A One-of-a-Kind Trove Reveals What 19th-Century American Boyhood Was Really Like
In 2013, Pamela Russell was at an auction house in southern New Hampshire when, she writes, she “stumbled across a flimsy, old shoebox filled with tiny, carefully constructed, handwritten books.” Russell, who works as a curator and educator at Amherst College’s Mead Art Museum, didn’t get too close a look at the collection before she had to decide whether to bid on it, but she knew she wanted to own the books, “if only to be able to spend more time with them.” Russell won the auction and stayed up late looking through the collection, counting more than 60 volumes. This was the Nelson Brothers’ “library”: newspapers, seed catalogs, and storybooks, all authored by the boys. The books are illustrated in careful detail, filled with run-on sentences in all caps, and laid out in imitation of the reading material the brothers devoured in front of the kitchen cook-stove.

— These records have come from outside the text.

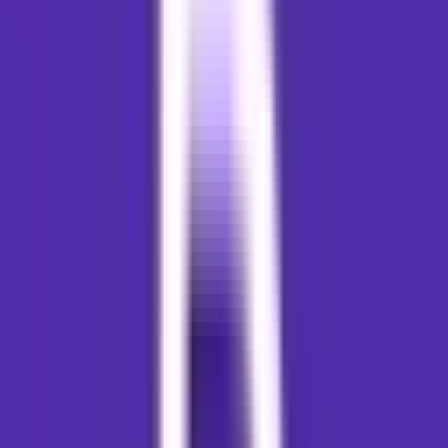
Live Bestand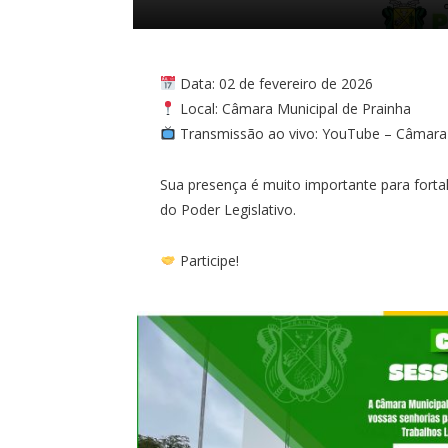
Data: 02 de fevereiro de 2026
Local: Câmara Municipal de Prainha
Transmissão ao vivo: YouTube – Câmara 
Sua presença é muito importante para fort
do Poder Legislativo.
Participe!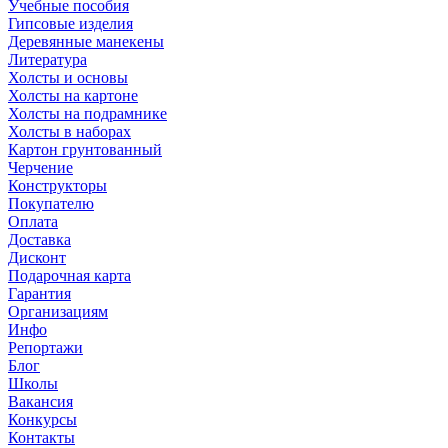
Учебные пособия
Гипсовые изделия
Деревянные манекены
Литература
Холсты и основы
Холсты на картоне
Холсты на подрамнике
Холсты в наборах
Картон грунтованный
Черчение
Конструкторы
Покупателю
Оплата
Доставка
Дисконт
Подарочная карта
Гарантия
Организациям
Инфо
Репортажи
Блог
Школы
Вакансия
Конкурсы
Контакты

The Nelson Brothers archive is now kept in the Amherst College Special Collections, which has digitized the books. Last year, a history seminar at Amherst launched a website compiling transcriptions of many of the works, photographs of the Nelsons’ family life (taken by Elmer and Arthur), and Nelson-related material from the Goshen Historical Society. The project makes it easy to read all of the Nelsons’ surviving work, start to finish.
The Nelson archive is a unique artifact of 19th-century American childhood. “I really have not found anything like them, in terms of the fullness of a collection of material produced by not particularly affluent or highly educated kids,” Karen Sánchez-Eppler, a historian at Amherst (and the professor who led that seminar), told me over email. “Archives hold what has been thought worth collecting,” she has written. “On the most practical level, childhood and most especially child-made things have generally not been deemed significant in this way.” Of the juvenilia that does get saved, literary scholar Christine Alexander writes, examples that make it to historians’ eyes tend to have been made by “the upper- or middle-class child who had the privilege of education and whose early attempts at authorship are most likely to have survived.” (Good examples are juvenilia by the Brontës, or Jane Austen.) An existing set of 19th-century juvenilia produced by children like the Nelsons—farmers’ kids, who lived in a rural setting and didn’t go on to become famous authors—is rare. Reading the Nelsons’ books, we get a unique perspective on late-19th-century American childhood, learning how farm kids felt about farm work; how young, rural readers processed and remixed the books and magazines they read; and how boys absorbed the era’s ideas about manhood.